Fundamentals of DataScience Week 3 - Object Mapping
PadhAIdata_objects_mappings_03

drawing

by One Fourth Labs

For more reading or to go indepth refer official reference of python language https://docs.python.org/3/reference/

Also refer to the Padhai-One Github repo for updates & other notebooks

Dictionary

Dictionaries are mutable data objects that has mapping between the keys and values. Keys are similar to set elements that would be hashed and stored. Each key will a have a value (object) associated with it. Dictionary do not preserve ordering.

Keys has to be immutable objects like int, float, string, tuple; whereas values can be any mutable or immutable object like even lists. This is because only keys are hashed, not values.

Creating Dictionary

List can be created in 2 ways

  1. using {} curly brackets
  2. using dict() function, which takes any sequence type or iterable objects (like other list, tuple, set) whose elements are objects with pair of elements
  3. using fromkeys() method for initializing dictionary

A dictioanry element has two parts represented as {key : value}. Key and associated value should be seperated by :.
The Keys will/need_to be unique while values will/need not.

In [1]:
# empty dictionary
a = {}
b = dict()

# initalized dictionary
c = {"a":1,"b":2, "c":3, "d":4}
d = dict([ (1,"a"), (2,"b") ]) # create dict from sequence of paired elements
e = c # shallow copy from a list

# Print
print("a = ",a, "\nb = ",b, "\nc = ",c, "\nd = ",d, "\ne = ",e )
a =  {} 
b =  {} 
c =  {'a': 1, 'b': 2, 'c': 3, 'd': 4} 
d =  {1: 'a', 2: 'b'} 
e =  {'a': 1, 'b': 2, 'c': 3, 'd': 4}

As one can see a list with elements made of tuple with element pairs is converted into Dictionary.

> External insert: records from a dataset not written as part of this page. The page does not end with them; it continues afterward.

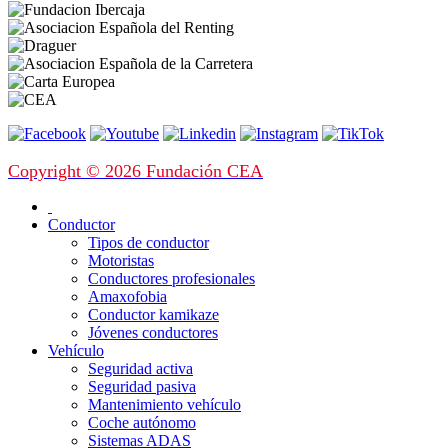
Copyright © 2026 Fundación CEA
Conductor
Tipos de conductor
Motoristas
Conductores profesionales
Amaxofobia
Conductor kamikaze
Jóvenes conductores
Vehículo
Seguridad activa
Seguridad pasiva
Mantenimiento vehículo
Coche autónomo
Sistemas ADAS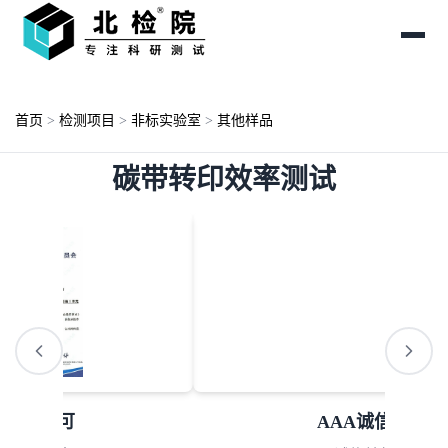
首页
>
检测项目
>
非标实验室
>
其他样品
碳带转印效率测试
AAA诚信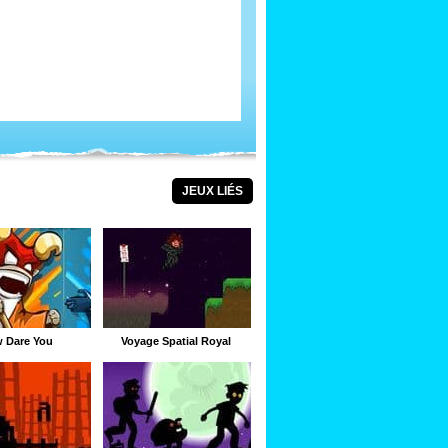
JEUX LIÉS
 Dare You
Voyage Spatial Royal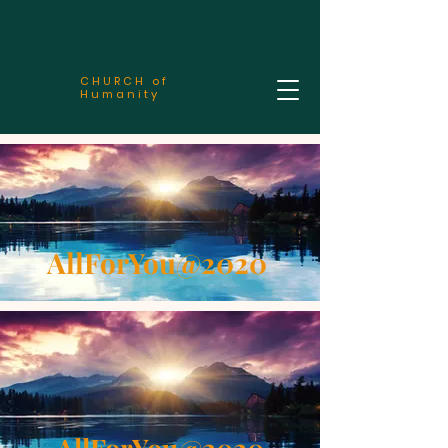
CHURCH of
Humanity
AllForYou@2020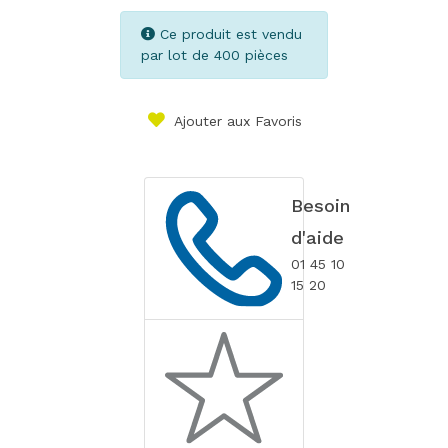
Ce produit est vendu
par lot de 400 pièces
Ajouter aux Favoris
Besoin
d'aide
01 45 10
15 20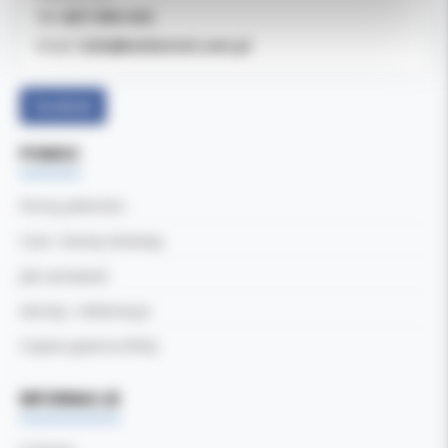
607-900-442
Tel:
b2b@koldental.com.pl
Email:
Facebook
POMOC
Formy płatności
Czas i koszty dostawy
Jak zamawiać
Zwroty i reklamacje
Częste pytania (FAQ)
INFORMACJE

For dict() function, it is required to have paired elements or else it will throw error. Check the below cases.

In [2]:
a = [1,2,3,4]
try:
    out = dict(a) # throw error
except Exception as error:
    print("`a` convertion TypeError:", error)

b = (1,2)
try:
    out = dict(b) # throw error
except Exception as error:
    print("`b` convertion TypeError:", error)

c = {1,2,3}
try:
    out = dict(c) # throw error
except Exception as error:
    print("`c` convertion TypeError:", error)

d = "hello World"
try:
    out = dict(d) # throw error
except Exception as error:
    print("`d` convertion TypeError:", error)
`a` convertion TypeError: cannot convert dictionary update sequence element #0 to a sequence
`b` convertion TypeError: cannot convert dictionary update sequence element #0 to a sequence
`c` convertion TypeError: cannot convert dictionary update sequence element #0 to a sequence
`d` convertion TypeError: dictionary update sequence element #0 has length 1; 2 is required

It is mandatory for data sequences and sets to have elements as clubbed pairs of objects, that would form key and corresponding value in dictionary.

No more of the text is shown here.